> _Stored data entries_
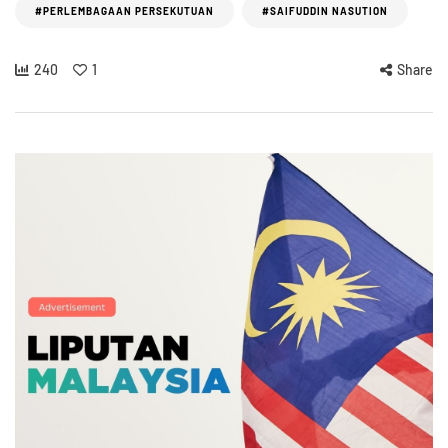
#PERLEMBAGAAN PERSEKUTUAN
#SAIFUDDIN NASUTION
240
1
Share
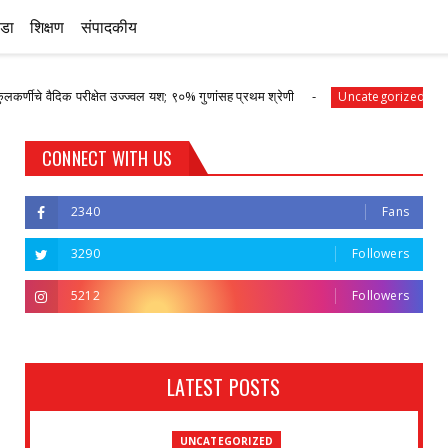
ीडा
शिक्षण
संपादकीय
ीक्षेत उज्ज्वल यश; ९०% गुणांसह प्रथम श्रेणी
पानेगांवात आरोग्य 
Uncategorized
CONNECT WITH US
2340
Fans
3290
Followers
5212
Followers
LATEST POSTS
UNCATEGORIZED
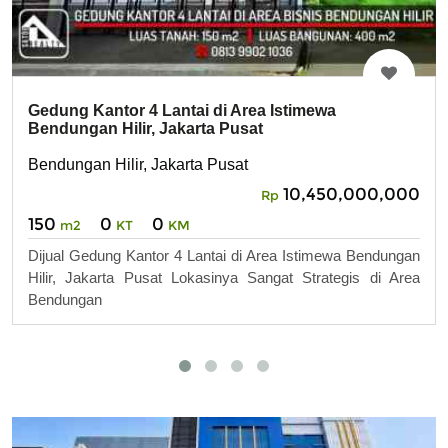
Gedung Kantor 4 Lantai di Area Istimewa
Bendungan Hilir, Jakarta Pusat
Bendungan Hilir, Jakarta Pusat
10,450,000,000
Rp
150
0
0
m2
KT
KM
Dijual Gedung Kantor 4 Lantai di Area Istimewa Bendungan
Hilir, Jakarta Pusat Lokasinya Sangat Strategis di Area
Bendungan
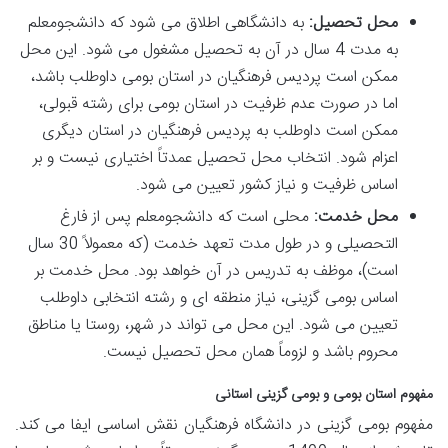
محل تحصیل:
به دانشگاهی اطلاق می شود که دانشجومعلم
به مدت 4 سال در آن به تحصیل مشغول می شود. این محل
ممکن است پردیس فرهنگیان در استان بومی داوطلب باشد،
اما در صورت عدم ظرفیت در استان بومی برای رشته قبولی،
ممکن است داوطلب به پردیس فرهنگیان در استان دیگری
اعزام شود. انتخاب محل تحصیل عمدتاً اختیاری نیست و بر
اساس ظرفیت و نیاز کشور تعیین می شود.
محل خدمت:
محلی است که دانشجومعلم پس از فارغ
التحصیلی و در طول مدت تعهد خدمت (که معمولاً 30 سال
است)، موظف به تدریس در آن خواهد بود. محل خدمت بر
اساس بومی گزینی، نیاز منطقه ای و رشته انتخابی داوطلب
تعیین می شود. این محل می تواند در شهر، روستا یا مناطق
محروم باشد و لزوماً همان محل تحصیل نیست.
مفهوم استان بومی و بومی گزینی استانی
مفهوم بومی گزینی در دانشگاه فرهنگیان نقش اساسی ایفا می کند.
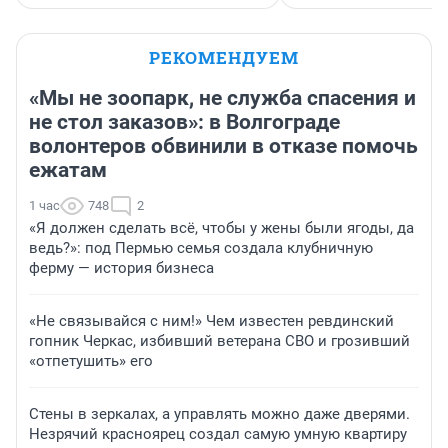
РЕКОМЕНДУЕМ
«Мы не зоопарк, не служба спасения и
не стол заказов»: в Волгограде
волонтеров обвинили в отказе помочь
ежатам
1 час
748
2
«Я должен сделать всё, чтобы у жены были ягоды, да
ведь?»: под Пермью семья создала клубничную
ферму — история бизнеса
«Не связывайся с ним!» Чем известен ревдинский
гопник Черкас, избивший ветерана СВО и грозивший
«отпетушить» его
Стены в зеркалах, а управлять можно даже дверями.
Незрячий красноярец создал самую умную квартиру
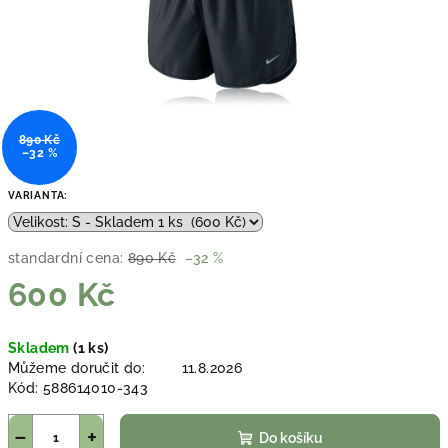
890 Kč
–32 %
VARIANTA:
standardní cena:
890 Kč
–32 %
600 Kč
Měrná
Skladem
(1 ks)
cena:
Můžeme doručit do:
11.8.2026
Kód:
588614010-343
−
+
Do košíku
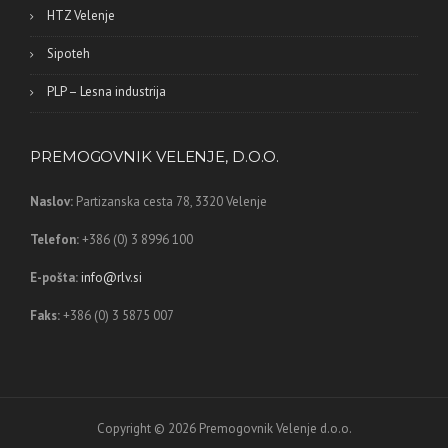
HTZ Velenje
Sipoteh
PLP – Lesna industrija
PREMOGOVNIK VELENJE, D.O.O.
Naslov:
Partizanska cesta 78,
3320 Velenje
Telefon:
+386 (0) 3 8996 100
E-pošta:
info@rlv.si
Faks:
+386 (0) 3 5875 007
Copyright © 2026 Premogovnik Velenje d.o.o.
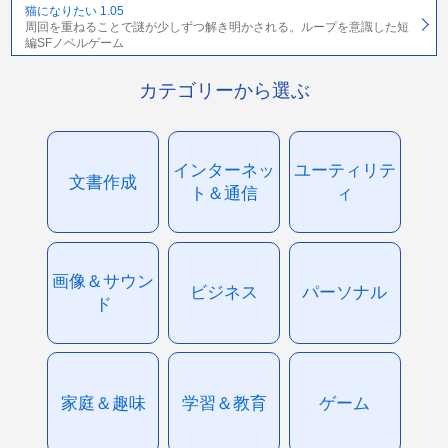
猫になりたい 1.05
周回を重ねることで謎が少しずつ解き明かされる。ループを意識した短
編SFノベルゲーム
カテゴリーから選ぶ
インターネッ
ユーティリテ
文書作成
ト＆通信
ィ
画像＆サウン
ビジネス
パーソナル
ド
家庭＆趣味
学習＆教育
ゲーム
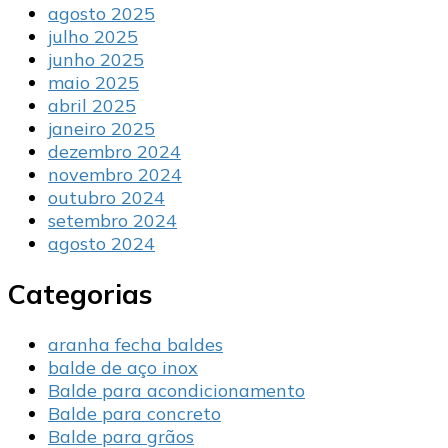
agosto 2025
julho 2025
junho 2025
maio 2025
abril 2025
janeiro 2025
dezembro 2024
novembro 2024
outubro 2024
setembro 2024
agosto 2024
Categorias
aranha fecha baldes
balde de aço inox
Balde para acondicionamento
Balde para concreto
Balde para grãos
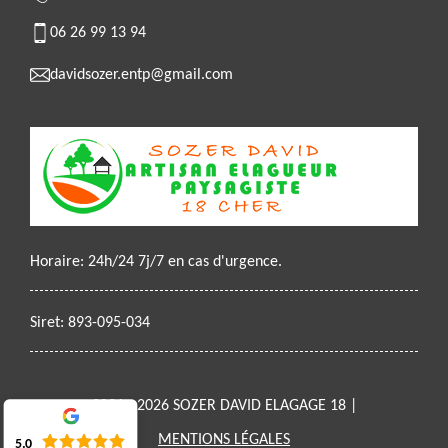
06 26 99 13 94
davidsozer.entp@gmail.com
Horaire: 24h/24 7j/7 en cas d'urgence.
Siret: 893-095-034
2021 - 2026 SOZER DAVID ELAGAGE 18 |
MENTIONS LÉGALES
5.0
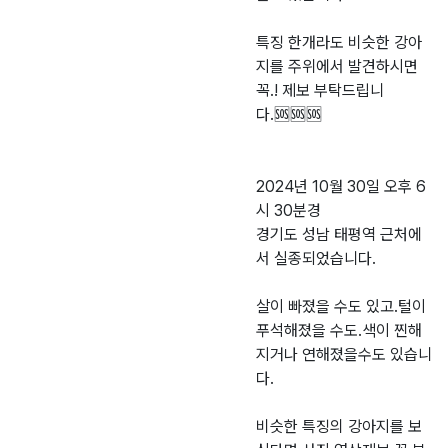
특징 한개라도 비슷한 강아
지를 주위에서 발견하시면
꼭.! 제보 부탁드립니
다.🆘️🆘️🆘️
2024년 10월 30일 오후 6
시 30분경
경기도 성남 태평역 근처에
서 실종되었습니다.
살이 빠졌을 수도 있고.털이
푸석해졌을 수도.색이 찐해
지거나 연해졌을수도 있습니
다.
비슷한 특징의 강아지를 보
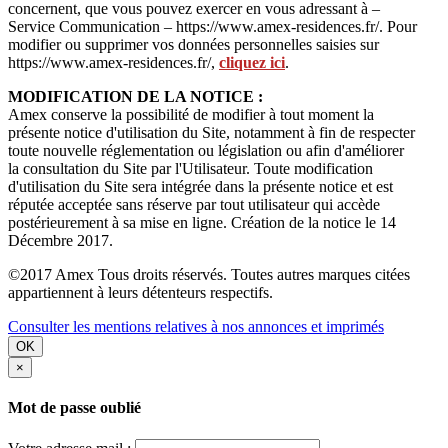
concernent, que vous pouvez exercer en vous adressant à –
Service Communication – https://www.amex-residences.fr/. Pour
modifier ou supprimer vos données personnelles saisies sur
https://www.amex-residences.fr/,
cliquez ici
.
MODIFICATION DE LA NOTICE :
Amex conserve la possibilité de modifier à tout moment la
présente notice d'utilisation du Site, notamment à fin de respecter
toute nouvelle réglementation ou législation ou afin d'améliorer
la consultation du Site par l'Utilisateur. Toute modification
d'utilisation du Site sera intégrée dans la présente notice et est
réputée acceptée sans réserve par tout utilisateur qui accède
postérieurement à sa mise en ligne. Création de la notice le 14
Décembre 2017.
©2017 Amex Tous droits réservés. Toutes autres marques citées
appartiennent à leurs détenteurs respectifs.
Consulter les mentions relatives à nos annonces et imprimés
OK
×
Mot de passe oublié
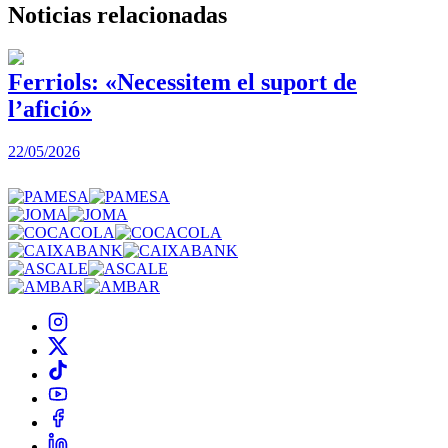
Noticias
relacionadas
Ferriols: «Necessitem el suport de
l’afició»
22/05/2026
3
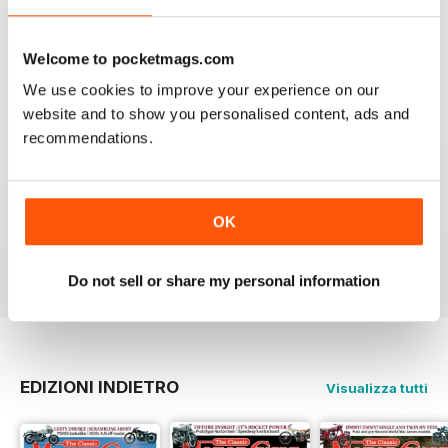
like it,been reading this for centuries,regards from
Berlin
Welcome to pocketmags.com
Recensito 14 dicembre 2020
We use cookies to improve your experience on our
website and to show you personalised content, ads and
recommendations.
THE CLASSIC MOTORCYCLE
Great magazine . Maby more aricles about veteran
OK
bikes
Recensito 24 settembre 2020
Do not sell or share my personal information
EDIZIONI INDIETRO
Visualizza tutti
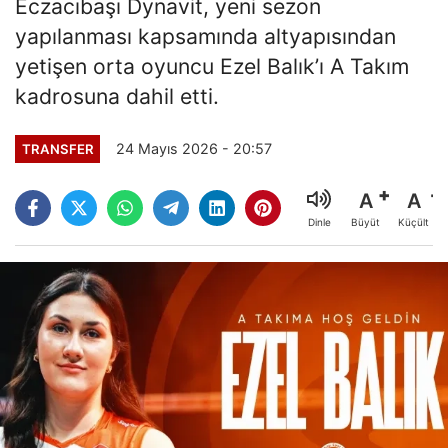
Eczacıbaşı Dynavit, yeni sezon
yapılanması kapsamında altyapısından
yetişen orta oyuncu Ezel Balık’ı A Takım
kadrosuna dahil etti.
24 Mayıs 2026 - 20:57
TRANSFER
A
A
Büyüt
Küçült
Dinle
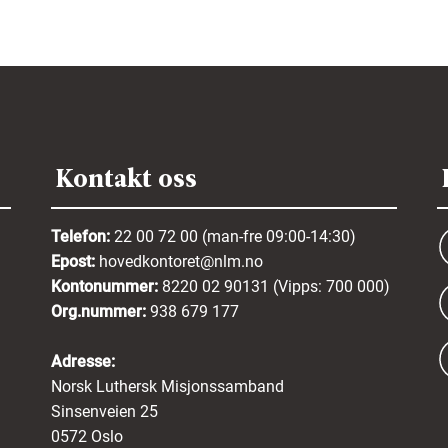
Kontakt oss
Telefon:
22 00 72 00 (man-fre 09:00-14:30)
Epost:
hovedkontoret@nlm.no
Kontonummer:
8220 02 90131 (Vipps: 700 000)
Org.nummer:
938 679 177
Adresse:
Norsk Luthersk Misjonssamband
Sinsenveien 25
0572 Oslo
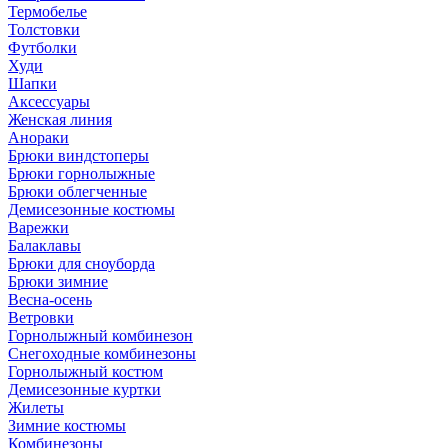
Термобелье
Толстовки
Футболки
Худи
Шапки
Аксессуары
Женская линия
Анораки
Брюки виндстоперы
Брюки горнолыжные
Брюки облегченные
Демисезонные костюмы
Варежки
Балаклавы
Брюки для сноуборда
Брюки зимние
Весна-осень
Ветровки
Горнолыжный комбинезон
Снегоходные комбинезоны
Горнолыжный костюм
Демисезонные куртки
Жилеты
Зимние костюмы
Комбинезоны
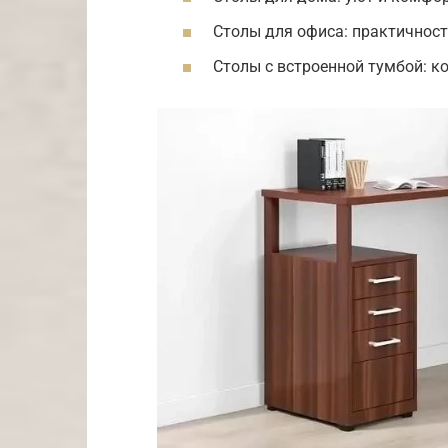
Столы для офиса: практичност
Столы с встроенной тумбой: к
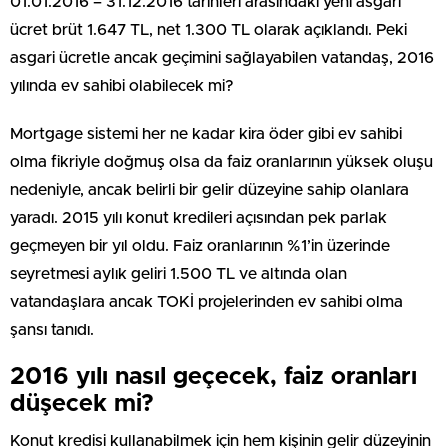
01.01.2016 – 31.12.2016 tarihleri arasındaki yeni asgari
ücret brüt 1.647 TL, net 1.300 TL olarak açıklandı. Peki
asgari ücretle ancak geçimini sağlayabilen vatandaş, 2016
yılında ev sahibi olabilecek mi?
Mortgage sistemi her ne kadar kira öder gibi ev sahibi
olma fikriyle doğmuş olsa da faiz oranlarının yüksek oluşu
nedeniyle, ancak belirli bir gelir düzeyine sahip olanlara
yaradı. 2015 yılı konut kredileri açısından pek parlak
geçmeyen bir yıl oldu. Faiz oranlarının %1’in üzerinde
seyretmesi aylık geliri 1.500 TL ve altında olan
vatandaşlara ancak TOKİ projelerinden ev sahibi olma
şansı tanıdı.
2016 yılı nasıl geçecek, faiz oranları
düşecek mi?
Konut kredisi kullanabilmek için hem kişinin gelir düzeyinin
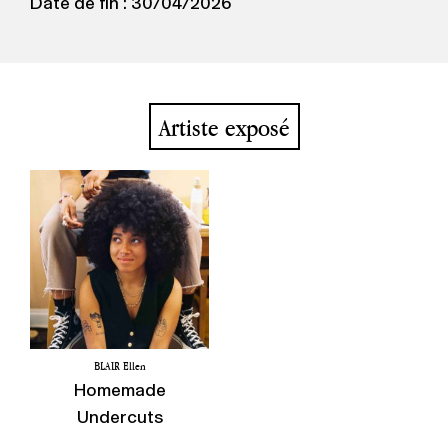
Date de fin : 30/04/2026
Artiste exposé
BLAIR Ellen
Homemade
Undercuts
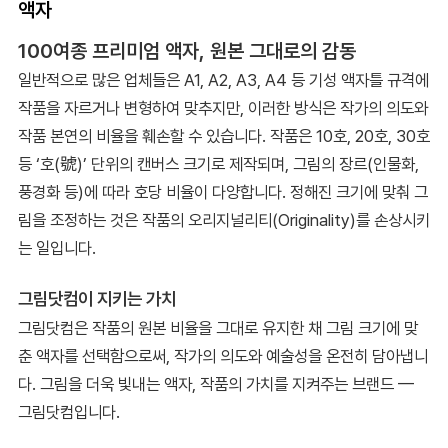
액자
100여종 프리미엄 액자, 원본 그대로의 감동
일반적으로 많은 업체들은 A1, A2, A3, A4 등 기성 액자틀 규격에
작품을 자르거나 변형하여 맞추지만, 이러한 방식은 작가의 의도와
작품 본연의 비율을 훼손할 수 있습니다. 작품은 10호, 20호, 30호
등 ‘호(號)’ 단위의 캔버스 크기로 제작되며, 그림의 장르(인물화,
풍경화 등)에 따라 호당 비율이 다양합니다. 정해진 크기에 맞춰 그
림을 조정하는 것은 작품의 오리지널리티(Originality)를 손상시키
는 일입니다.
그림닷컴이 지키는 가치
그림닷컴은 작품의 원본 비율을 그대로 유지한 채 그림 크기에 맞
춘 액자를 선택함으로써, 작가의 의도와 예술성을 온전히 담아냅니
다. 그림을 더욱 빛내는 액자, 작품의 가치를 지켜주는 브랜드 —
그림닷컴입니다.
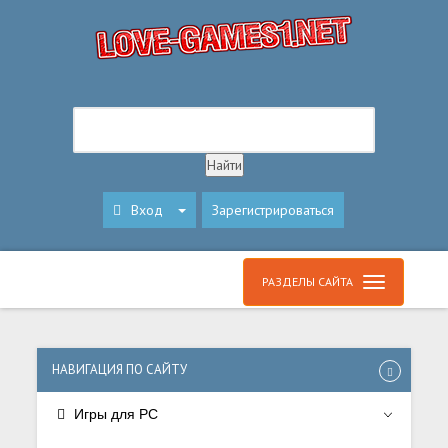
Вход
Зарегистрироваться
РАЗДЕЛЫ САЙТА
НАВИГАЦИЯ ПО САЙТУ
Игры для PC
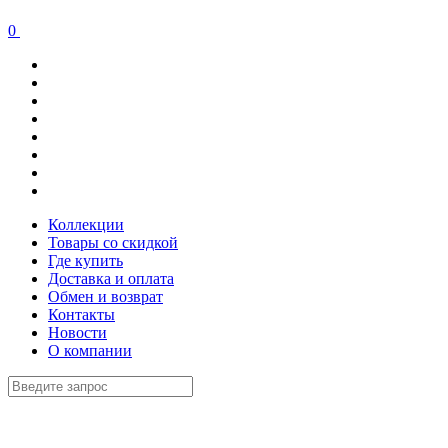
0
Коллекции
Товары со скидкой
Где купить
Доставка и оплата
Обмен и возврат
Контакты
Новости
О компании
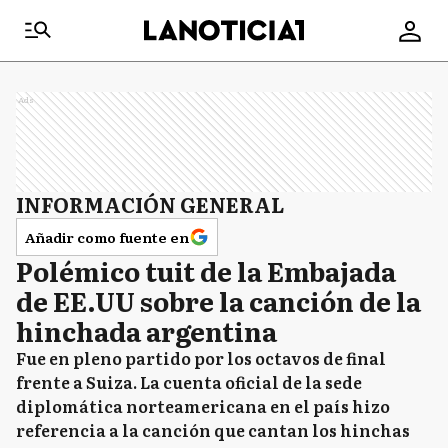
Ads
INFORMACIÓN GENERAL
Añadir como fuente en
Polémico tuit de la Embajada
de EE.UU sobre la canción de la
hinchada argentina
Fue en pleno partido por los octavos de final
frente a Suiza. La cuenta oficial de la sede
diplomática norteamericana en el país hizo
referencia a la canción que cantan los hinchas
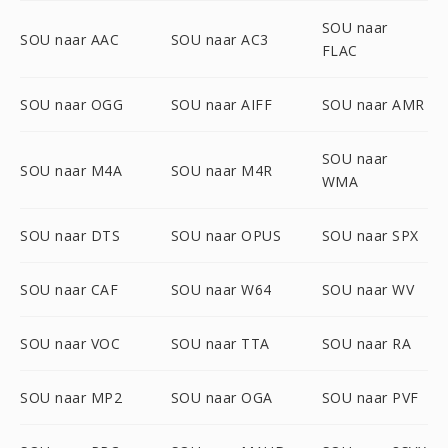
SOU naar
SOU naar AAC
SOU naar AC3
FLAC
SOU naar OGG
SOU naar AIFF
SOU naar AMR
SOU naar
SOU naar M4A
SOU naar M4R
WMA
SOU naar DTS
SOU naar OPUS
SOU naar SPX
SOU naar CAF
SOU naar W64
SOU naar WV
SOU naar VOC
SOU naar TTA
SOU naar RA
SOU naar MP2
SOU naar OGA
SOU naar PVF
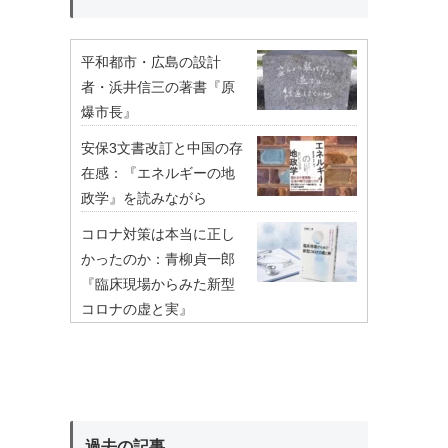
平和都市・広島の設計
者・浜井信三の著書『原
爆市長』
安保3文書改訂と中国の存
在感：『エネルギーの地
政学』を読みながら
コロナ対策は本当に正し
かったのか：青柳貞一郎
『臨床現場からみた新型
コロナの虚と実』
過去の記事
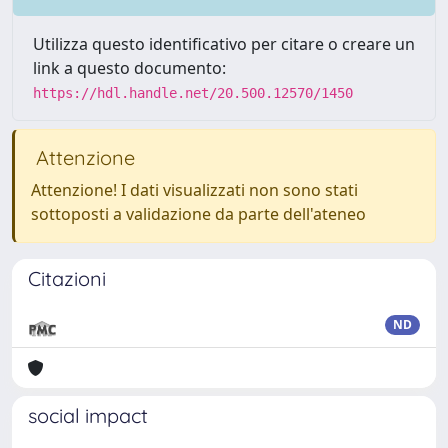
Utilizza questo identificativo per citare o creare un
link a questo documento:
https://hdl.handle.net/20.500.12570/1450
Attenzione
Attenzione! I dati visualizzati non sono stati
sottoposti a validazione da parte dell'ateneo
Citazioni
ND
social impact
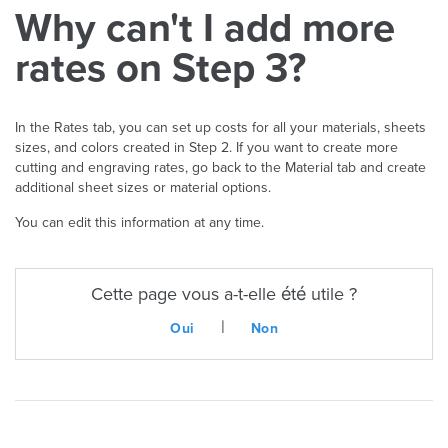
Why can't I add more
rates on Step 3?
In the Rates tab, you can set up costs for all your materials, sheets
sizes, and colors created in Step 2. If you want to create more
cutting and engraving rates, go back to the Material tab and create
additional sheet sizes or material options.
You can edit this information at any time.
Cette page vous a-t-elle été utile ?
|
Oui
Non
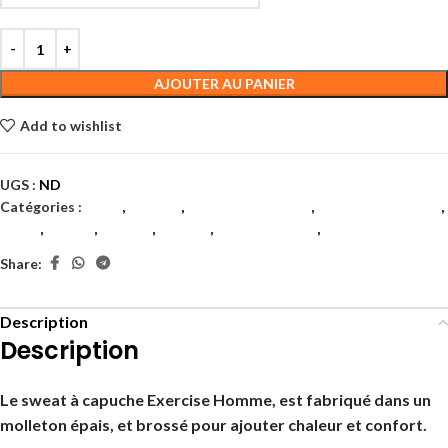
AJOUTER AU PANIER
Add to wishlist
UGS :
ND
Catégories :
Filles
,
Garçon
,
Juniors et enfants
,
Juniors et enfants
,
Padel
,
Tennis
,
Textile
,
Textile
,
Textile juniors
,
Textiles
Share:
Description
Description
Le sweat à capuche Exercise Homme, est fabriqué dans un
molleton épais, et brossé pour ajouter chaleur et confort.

> _Your task_
Copy word for word only the lines above from the one with "https://hdl.handle.net/20.500.12570/1450" through the one with "You can edit this information at any time.". Leave pictures out.

> _Exercise response_
https://hdl.handle.net/20.500.12570/1450
Attenzione
Attenzione! I dati visualizzati non sono stati
sottoposti a validazione da parte dell'ateneo
Citazioni
ND
social impact
Why can't I add more
rates on Step 3?
In the Rates tab, you can set up costs for all your materials, sheets
sizes, and colors created in Step 2. If you want to create more
cutting and engraving rates, go back to the Material tab and create
additional sheet sizes or material options.
You can edit this information at any time.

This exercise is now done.